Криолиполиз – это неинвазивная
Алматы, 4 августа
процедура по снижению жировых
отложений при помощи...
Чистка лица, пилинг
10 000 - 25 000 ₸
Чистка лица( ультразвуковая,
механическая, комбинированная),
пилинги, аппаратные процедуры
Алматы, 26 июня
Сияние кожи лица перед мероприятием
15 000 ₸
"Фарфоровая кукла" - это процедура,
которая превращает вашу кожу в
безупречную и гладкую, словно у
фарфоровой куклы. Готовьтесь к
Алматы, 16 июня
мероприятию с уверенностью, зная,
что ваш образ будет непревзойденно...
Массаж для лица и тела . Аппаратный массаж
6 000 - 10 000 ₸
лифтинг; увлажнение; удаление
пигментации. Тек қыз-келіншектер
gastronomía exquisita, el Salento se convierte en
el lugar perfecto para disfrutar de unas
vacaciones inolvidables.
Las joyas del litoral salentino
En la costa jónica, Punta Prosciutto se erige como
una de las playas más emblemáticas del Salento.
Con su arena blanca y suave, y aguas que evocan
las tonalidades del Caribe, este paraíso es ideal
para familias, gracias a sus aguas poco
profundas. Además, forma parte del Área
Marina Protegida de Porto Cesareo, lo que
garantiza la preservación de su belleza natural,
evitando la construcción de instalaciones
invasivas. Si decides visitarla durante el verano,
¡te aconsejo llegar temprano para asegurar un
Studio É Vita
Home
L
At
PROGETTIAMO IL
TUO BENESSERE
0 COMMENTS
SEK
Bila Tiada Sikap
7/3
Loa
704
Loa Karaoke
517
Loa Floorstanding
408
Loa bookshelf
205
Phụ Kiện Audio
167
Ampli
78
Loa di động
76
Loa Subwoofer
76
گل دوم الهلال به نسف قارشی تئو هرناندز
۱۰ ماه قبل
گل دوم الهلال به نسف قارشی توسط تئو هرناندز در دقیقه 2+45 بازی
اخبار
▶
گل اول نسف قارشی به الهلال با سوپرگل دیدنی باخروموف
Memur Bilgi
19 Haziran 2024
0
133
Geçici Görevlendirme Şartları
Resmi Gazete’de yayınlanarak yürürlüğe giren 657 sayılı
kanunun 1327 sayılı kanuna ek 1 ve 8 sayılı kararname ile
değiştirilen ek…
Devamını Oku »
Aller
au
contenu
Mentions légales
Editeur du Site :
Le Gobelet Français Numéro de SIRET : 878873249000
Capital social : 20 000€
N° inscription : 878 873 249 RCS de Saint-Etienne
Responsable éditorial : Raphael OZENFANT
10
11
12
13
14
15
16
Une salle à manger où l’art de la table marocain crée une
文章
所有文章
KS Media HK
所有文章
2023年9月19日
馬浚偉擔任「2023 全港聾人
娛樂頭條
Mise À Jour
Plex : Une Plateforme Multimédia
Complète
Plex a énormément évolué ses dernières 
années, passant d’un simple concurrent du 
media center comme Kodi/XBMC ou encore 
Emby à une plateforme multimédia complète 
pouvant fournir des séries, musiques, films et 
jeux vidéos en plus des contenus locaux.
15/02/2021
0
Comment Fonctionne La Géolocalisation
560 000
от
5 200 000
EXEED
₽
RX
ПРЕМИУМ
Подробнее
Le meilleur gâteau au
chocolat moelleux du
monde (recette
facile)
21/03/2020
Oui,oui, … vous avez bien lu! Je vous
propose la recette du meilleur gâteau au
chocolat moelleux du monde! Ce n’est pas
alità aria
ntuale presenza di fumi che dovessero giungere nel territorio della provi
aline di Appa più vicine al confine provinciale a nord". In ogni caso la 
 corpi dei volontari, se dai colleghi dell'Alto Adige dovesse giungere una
==
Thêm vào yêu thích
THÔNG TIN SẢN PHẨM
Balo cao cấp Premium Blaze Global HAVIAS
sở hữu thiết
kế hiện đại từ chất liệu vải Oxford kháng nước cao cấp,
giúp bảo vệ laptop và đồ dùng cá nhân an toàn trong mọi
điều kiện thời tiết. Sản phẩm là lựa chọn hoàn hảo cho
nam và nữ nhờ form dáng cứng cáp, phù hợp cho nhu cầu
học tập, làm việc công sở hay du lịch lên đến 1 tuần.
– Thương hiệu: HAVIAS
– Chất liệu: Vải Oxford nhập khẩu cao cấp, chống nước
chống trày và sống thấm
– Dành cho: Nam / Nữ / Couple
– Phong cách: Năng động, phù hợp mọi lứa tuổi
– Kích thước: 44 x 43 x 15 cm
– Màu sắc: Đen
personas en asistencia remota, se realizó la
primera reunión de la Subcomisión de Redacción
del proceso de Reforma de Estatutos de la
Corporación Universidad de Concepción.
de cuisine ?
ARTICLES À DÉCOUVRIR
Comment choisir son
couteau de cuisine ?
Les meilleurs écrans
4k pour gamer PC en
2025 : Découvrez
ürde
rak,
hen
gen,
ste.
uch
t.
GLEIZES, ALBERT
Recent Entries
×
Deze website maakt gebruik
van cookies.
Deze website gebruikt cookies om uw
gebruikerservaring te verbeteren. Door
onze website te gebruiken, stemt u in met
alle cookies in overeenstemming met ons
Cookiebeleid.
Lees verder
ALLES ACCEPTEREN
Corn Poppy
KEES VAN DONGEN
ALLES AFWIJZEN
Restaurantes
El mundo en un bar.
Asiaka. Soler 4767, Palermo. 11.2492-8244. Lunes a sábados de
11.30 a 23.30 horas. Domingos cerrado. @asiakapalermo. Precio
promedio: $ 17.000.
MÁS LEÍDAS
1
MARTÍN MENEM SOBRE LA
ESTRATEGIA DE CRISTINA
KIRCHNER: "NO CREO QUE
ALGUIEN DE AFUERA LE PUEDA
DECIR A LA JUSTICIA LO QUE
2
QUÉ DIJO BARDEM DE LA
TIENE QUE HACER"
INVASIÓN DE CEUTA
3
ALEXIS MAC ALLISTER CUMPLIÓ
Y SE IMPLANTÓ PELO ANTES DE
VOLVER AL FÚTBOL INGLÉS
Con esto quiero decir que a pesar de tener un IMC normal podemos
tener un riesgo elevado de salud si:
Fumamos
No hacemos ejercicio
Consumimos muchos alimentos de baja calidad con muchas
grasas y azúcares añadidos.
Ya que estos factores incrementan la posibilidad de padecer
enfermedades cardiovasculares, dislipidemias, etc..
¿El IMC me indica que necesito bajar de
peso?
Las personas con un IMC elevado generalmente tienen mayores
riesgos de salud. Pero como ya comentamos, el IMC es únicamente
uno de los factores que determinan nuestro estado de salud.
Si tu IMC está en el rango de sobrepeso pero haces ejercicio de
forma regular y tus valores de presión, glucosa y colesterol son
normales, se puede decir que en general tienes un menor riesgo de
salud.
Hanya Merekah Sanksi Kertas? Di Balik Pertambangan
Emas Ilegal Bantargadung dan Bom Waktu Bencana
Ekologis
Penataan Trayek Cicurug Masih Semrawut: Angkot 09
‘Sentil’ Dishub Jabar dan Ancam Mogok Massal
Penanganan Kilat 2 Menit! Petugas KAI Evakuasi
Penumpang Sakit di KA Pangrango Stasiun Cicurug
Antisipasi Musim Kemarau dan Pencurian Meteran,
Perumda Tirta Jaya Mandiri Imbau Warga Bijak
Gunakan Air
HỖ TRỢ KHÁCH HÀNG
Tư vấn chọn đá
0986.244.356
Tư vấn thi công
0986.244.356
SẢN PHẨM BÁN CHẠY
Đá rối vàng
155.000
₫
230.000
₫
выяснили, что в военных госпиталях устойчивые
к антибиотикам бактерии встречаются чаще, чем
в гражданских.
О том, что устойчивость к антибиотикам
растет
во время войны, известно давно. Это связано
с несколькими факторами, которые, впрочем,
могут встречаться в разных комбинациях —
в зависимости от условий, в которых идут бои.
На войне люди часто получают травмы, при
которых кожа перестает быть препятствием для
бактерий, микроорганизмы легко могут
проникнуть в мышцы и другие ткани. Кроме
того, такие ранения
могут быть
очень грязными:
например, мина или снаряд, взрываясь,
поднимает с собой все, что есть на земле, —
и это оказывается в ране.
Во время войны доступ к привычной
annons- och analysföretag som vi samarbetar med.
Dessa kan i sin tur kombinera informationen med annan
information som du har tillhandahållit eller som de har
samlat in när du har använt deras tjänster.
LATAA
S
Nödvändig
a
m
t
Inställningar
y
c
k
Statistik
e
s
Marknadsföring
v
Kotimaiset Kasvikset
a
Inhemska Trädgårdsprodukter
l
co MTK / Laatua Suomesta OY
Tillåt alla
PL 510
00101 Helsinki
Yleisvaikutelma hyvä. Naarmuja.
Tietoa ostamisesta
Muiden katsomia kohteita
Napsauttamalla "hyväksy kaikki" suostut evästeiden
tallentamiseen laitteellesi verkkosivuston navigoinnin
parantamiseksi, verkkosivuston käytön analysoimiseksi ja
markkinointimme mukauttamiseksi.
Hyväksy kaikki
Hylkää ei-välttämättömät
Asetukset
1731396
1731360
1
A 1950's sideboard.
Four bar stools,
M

▸ ASSIGNED TASK
Write out every line of the preceding listing that contains "Deze".

▸ WORKED SOLUTION
Deze website maakt gebruik
Deze website gebruikt cookies om uw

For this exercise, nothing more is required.